Директор рыбхоза, конечно, уже ждал нас.
– Ну что, Микола, узнаёшь крестника? – весело поздоровался с ним Федор Васильевич.
– Я его только в пелёнках видел, – развёл тот руками.
– Твой крёстный, – подтолкнул меня к директору Фёдор Васильевич. – Мы за тебя тогда по выговору получили.
– Какому выговору? – я с трудом понимал, о чём идёт речь.
– Партийному. Тогда с этим было строго, из партии могли выгнать. А мы посадили Лиду и тебя в грузовик, отвезли в Денисковичи и окрестили. Хороший был поп, а, Микола?

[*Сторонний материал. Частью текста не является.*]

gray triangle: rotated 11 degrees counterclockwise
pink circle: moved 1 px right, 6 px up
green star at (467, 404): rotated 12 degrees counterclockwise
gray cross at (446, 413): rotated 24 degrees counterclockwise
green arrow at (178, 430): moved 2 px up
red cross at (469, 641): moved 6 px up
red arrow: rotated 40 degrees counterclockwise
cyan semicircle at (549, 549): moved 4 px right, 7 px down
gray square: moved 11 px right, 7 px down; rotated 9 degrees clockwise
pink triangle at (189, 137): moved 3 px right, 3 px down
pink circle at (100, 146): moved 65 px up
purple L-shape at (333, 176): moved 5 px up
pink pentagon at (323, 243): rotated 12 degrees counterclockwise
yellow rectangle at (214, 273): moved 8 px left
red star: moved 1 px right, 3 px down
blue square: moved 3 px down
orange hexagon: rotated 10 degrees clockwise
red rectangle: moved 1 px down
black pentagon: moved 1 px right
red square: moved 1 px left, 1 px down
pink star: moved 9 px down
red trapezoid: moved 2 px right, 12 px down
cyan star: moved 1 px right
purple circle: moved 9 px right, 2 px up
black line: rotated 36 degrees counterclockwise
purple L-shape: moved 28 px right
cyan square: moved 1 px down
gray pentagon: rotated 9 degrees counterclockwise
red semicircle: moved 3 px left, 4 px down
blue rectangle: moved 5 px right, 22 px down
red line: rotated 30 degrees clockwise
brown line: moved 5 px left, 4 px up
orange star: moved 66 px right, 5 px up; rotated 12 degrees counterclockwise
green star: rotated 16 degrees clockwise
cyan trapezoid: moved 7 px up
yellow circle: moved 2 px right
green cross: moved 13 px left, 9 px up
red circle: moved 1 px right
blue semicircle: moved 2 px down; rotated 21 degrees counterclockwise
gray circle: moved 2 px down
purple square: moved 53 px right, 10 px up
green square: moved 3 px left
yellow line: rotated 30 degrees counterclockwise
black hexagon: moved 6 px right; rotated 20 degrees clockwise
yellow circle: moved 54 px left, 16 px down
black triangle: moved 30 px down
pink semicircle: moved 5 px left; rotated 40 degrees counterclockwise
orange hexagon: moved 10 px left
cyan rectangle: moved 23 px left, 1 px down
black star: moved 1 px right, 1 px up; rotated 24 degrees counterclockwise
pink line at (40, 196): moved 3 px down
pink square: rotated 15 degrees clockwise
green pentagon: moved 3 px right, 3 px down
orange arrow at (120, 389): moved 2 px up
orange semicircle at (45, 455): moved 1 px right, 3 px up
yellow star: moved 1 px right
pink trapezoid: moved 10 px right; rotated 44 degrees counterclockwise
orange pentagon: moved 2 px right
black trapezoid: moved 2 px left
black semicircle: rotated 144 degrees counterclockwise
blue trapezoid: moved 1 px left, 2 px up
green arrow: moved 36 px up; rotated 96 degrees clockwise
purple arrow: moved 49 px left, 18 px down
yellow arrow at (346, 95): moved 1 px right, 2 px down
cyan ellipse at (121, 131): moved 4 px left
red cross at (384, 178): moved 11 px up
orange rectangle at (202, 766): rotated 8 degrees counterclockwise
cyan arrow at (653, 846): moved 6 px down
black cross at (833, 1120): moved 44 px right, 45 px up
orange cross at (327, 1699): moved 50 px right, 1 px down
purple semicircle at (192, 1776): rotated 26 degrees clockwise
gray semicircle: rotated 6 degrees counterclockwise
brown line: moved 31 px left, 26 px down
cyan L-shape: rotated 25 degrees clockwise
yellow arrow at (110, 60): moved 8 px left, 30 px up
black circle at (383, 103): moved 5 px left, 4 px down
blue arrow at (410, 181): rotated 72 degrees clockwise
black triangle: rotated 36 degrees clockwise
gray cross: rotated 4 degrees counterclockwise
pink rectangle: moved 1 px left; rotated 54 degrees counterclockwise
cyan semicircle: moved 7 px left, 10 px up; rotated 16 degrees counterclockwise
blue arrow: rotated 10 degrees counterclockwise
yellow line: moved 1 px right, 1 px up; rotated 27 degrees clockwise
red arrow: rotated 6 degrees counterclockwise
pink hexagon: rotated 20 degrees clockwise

– Отец Серафим, – кивнул директор. – Лет пять, как похоронили. А я так и не знаю, кто нас тогда выдал.
– Кто-кто… – запыхтел Фёдор Васильевич, – дед Пихто. Не на острове живём. Да и батюшка должен был сообщить куда следует. Главное, что дитя выросло, человеком стало.
Они смотрели на меня, как на икону. Мне стало неловко.
– Как батька? – спросил директор.
– Стакан ещё примет, – сказал я.
– Мы тоже уже много не можем, – засмеялся Фёдор Васильевич. – Вишь, как развернулся Микола Петрович? Тоннами рыбу отгружает.
– Пойдём, я тебе наших производителей покажу, – подвёл меня к маленькому пруду крёстный.
В мутной воде у берега грузно ворочались два огромных карпа.
– Как поросята, – удовлетворённо сказал директор, – килограмм по пятнадцать каждый. Уже отметали икру.
– Хорошее хозяйство, – огляделся я по сторонам. – Цаплям с чайками тоже на жизнь хватает.
– Да я бы их всех перестрелял, – нахмурился крёстный. – Знаешь, сколько они мальков сжирают?
Я усмехнулся. Сплошные стрелки живут в Ганцевичах. Отец начальника милиции хотел пристрелить. Крёстный – цаплю. А как Фёдор Васильевич?
– Я не охотник, – закряхтел тот, – даже свинью заколоть не могу, не то что… Если всё здесь закончили, надо ехать. Нас уже на поляне ждут.
Мы ещё не закончили. Галя с упоением гоняла оператора Володю, заставляя снимать всё новые и новые планы. Она была бы очень хорошим надсмотрщиком на плантации рабовладельца. Впрочем, она и режиссёр хороший, Володя уже был весь в мыле.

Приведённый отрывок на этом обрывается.